Solo adventures

by Gregg Shapiro

Solo adventures

"Warm" (dBpm), the first proper solo album of all original material by Jeff Tweedy of Wilco and Uncle Tupelo fame, is the kind of musical project that will please his fans. As personal as it is universal, the sincerity of the 11 songs on "Warm" generates a welcome ardor similar to what we heard Kacey Musgraves do on her lauded "Golden Hour" album. Even the most removed listener can't help but be moved by the exquisite "How Hard It Is for a Desert To Die," "How Will I Find You?" and the John Lennon-esque "Bombs Above." Tweedy also breaks up the serious nature of the album with the subtle humor of "Don't Forget" and storm-beckoning "Let's Go Rain."

One of the original founding members of the Australian band The Go-Betweens ("Streets of Your Town"), Robert Forster has been releasing solo albums for nearly 20 years. His latest, "Inferno" (Tapete), is a welcome addition to his canon. The songs nicely alternate between sunny pop numbers such as the irresistible "Inferno (Brisbane in Summer)," "I'm Gonna Tell It" (which sounds like a long lost Velvet Underground song) and "Life Has Turned a Page" (Forster's wife Karin Bäumler provides backing vocals), and mood pieces "I'll Look After You" and "One Bird in the Sky."

Solo albums have long been a productive way for musicians to stretch muscles that may be otherwise sitting dormant. "Elastic Days" (Sub Pop) by legendary Dinosaur Jr. frontman J Mascis is a good example. An audible departure from Dinosaur Jr.'s trademark alternative rock crunch, its dozen songs are mellow and electrically charged without being washed out. Highlights include "See You at the Movies," "Picking Out the Seeds," the subtle twang of "I Went Dust," and the title track.

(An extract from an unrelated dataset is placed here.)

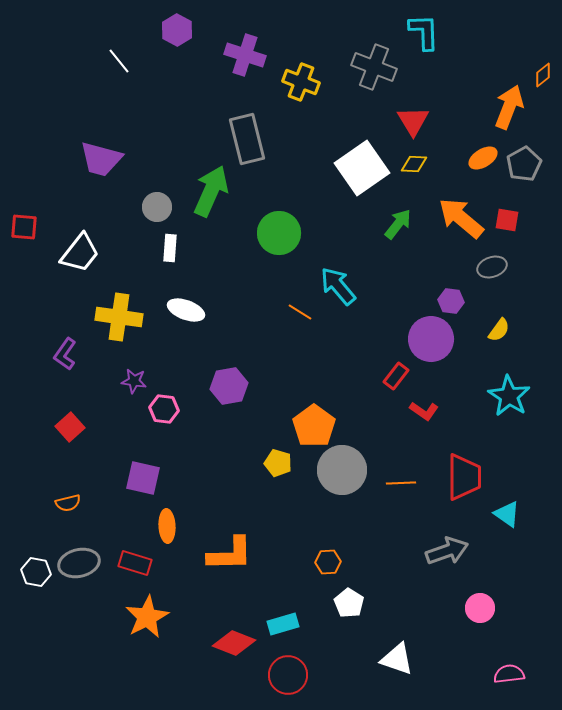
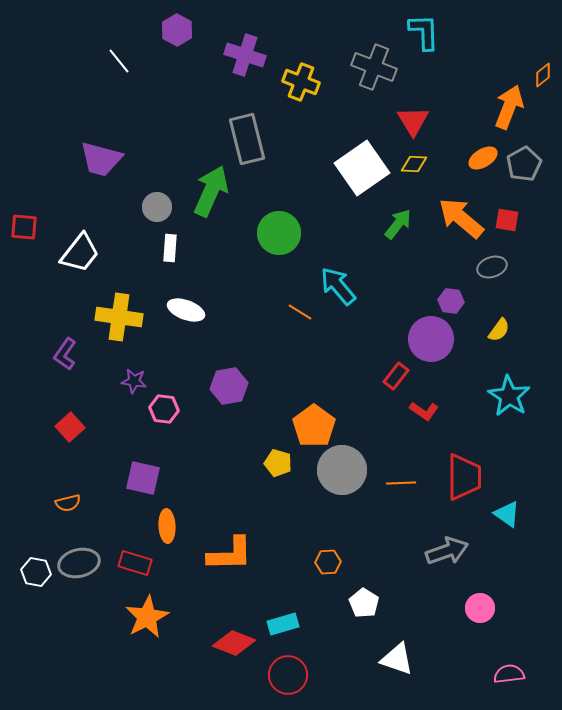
white pentagon at (349, 603): moved 15 px right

If you don't immediately recognize the name Nat Freedberg, perhaps you know him better as Lord Bendover from rock novelty act The Upper Crust. Dressed in 18th-century period attire and powdered wigs, The Upper Crust was in on the joke as they played a style of rock that combined metal, glam and a heavy dose of camp. For Freedberg's solo album "Better Late Than Never" (Rum Bar), featuring "love songs, sad songs, songs about the devil," he is joined by a stellar line-up of Boston musicians, and rocks us to our core on "I Think I Died and Went to Heaven," "Queen for a Day" and "Heavy Metal Cow."

Known for leading blistering garage rock acts including Pussy Galore, Jon Spencer Blues Explosion, Boss Hog and Heavy Trash, Jon Spencer steps out on his own on "Spencer Sings the Hits" (In the Red). Fear not, Spencer doesn't veer too far from his trademark scuzzy fuzz rock on the album's 12 songs including "Time 2 Be Bad," "Alien Humidity" and "Love Handle."

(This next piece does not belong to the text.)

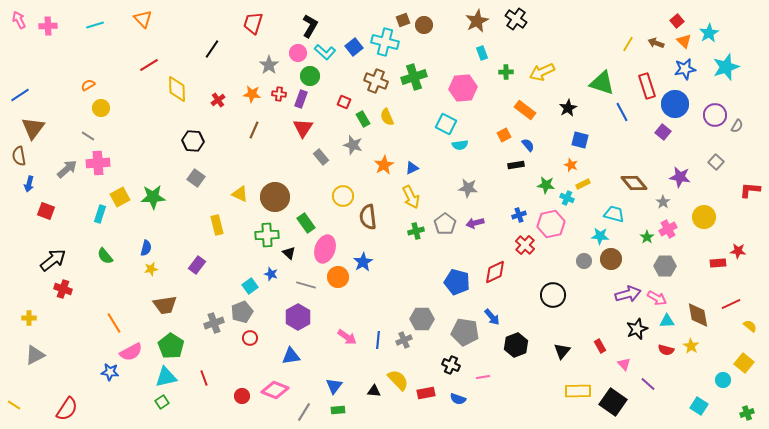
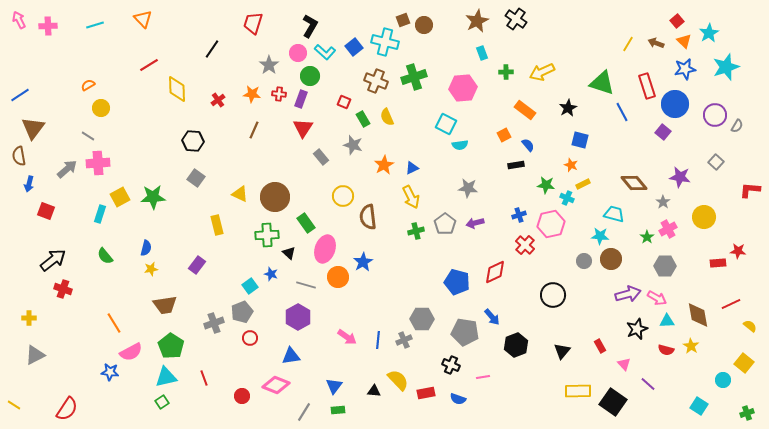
pink diamond at (275, 390): moved 1 px right, 5 px up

When you stop to think about it, a lot of cool bands have roots in Ohio. Devo, Pretenders, Pere Ubu, The Black Keys and Afghan Whigs, all have connections to the Buckeye State. One of the best was The Waitresses, known for "I Know What Boys Like," "No Guilt," "Christmas Wrapping" and the theme song to the early 1980s Sarah Jessica Parker sitcom "Square Pegs." Chris Butler, The Waitresses' leader and main songwriter, has continued making music since the band broke up, and "Got It Together" (Future Fossil) is his latest. You can definitely hear traces of The Waitresses' delicious wit throughout the album's 16 songs, including three demo recordings.

Formerly of Something Corporate and Jack's Mannequin, Andrew McMahon has been making piano-driven pop music as Andrew McMahon in the Wilderness since 2014. The first few songs on his new album "Upside Down Flowers" (Fantasy/Crush) set the tone with their personal lyrics. McMahon knows firsthand what he's singing about on opener "Teenage Rockstars." In "Blue Vacation," McMahon sings about needing "a place to raise my daughter," perhaps on a "private island." He sings like a person with "mouths to feed" ("Paper Rain").

"Sunlight Tonight" (Normaltown) is the solo debut album by Parker Gispert of Georgian band The Whigs. With the exception of "Is It 9?," the album is a much less raucous affair than you might expect from the frontman of The Whigs. The gorgeous "Magnolia Sunrise" even features a lovely string section.